Although Jane and I knew that the book addressed a key topic, we didn’t realise that it would be quite so topical given the recent publication of the government’s Carter Review of ITT and the chaotic destabilization of the system that took place under Michael Gove and his allies. Now, in England, we are facing shortages of primary school teachers and specialist STEM teachers; regional teacher shortages; several universities have withdrawn from initial teacher education with others considering their own future; we’re seeing probably the greatest risk to quality in the last 30 years consequent to the fragmentation of provision and the largely failed experiment of School Direct (if it worked, it worked because the universities baled it out behind the scenes, snaffling most of the £9K fee). In sum, teacher education in England is now heading in the opposite direction to that taken in countries whose schools systems we seek to emulate (e.g. those in east Asia and Finland), led by a neo-Victorian rhetoric of pupil apprenticeship and missionary work.

I’ll be posting something about the argument of the book in the next few weeks, prior to the launch seminar on 16th March in London. The preface and Introduction will soon be available to download in the Chapters section on this site. But, in essence, Jane and I are arguing that while teacher education certainly does need to change, reformers’ ideas have not achieved and will not achieve the kind of systemic change in relationships between higher education and the profession that we need. We need to transform teacher education – not ‘reform’ it; not defend it. Transformation means changing the basis on which we understand the activity; changing the frames and terms of reference, the values as well as the rhetoric.

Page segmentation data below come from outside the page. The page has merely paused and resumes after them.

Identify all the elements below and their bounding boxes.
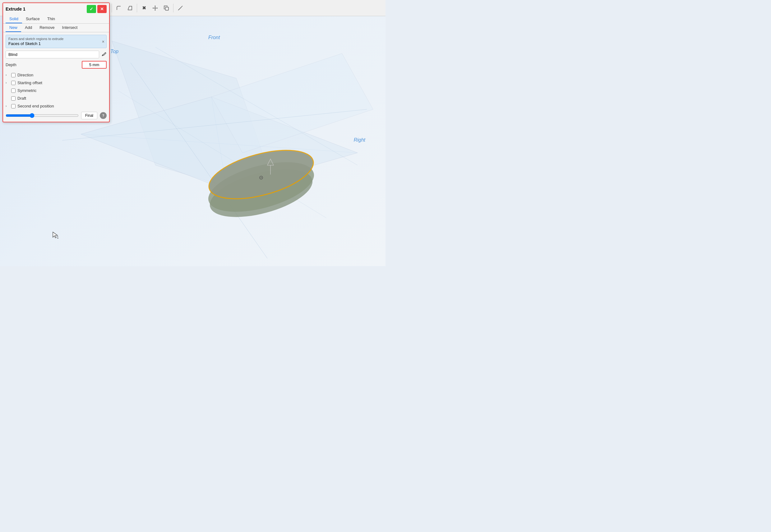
tab-new[interactable]: New: [6, 24, 21, 32]
depth-row: Depth: [6, 61, 107, 69]
starting-offset-expand-icon: ›: [6, 81, 10, 84]
copy-button[interactable]: [161, 3, 171, 13]
second-end-expand-icon: ›: [6, 104, 10, 108]
depth-label: Depth: [6, 62, 82, 67]
type-tabs: Solid Surface Thin: [3, 15, 109, 24]
direction-option-row[interactable]: › Direction: [6, 71, 107, 79]
svg-point-23: [261, 177, 262, 178]
move-button[interactable]: [150, 3, 160, 13]
starting-offset-checkbox[interactable]: [11, 81, 16, 85]
blind-dropdown-row: Blind Up to face Up to part Through all: [6, 51, 107, 58]
draft-checkbox[interactable]: [11, 96, 16, 101]
face-select-close-icon[interactable]: ×: [102, 39, 104, 44]
panel-header: Extrude 1 ✓ ✕: [3, 3, 109, 15]
starting-offset-label: Starting offset: [17, 80, 42, 85]
panel-title: Extrude 1: [6, 7, 25, 11]
header-buttons: ✓ ✕: [87, 5, 107, 13]
front-label: Front: [208, 35, 220, 40]
cancel-button[interactable]: ✕: [97, 5, 107, 13]
help-button[interactable]: ?: [100, 112, 107, 119]
symmetric-label: Symmetric: [17, 88, 36, 93]
direction-checkbox[interactable]: [11, 73, 16, 77]
second-end-option-row[interactable]: › Second end position: [6, 102, 107, 110]
face-select-box[interactable]: Faces and sketch regions to extrude Face…: [6, 35, 107, 48]
sep5: [137, 4, 137, 12]
tab-intersect[interactable]: Intersect: [58, 24, 81, 32]
pen-icon[interactable]: [101, 51, 107, 58]
symmetric-checkbox[interactable]: [11, 89, 16, 93]
direction-label: Direction: [17, 73, 33, 77]
operation-tabs: New Add Remove Intersect: [3, 24, 109, 32]
starting-offset-option-row[interactable]: › Starting offset: [6, 79, 107, 87]
direction-expand-icon: ›: [6, 73, 10, 77]
symmetric-option-row[interactable]: › Symmetric: [6, 87, 107, 94]
tab-solid[interactable]: Solid: [6, 15, 22, 23]
second-end-label: Second end position: [17, 104, 54, 108]
tab-add[interactable]: Add: [21, 24, 36, 32]
confirm-button[interactable]: ✓: [87, 5, 96, 13]
preview-slider-row: Final ?: [6, 112, 107, 119]
tab-remove[interactable]: Remove: [36, 24, 58, 32]
face-select-label: Faces and sketch regions to extrude: [8, 37, 104, 41]
tab-surface[interactable]: Surface: [22, 15, 43, 23]
panel-body: Faces and sketch regions to extrude Face…: [3, 32, 109, 122]
draft-label: Draft: [17, 96, 26, 101]
measure-button[interactable]: [175, 3, 185, 13]
blind-dropdown[interactable]: Blind Up to face Up to part Through all: [6, 51, 99, 58]
sep6: [173, 4, 173, 12]
second-end-checkbox[interactable]: [11, 104, 16, 108]
delete-button[interactable]: ✖: [139, 3, 149, 13]
face-select-value: Faces of Sketch 1: [8, 41, 104, 46]
right-label: Right: [354, 137, 365, 143]
final-button[interactable]: Final: [81, 112, 97, 119]
svg-rect-7: [165, 7, 168, 10]
extrude-panel: Extrude 1 ✓ ✕ Solid Surface Thin New Add…: [2, 2, 110, 122]
preview-slider[interactable]: [6, 113, 79, 118]
tab-thin[interactable]: Thin: [43, 15, 59, 23]
chamfer-button[interactable]: [125, 3, 135, 13]
depth-input[interactable]: [82, 61, 107, 69]
draft-option-row[interactable]: › Draft: [6, 94, 107, 102]
fillet-button[interactable]: [114, 3, 124, 13]
top-label: Top: [110, 49, 118, 54]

We were absolutely thrilled to get the following endorsements from many of the key thinkers in the field. I think Bloomsbury were thrilled also and they decided to print a selection on the back cover and all of them on the inside front pages. Jane and I are honoured. Thank you.

 ‘This book is an insightful and highly readable analysis of the work of

teacher educators in England, but its value extends far beyond that

setting. Combining original studies of teacher educators with trenchant

critique of education policy trends in England and elsewhere, this book is a

must-read for those who reject the “defend or reform” dichotomy and instead

want genuine transformation of teacher education.’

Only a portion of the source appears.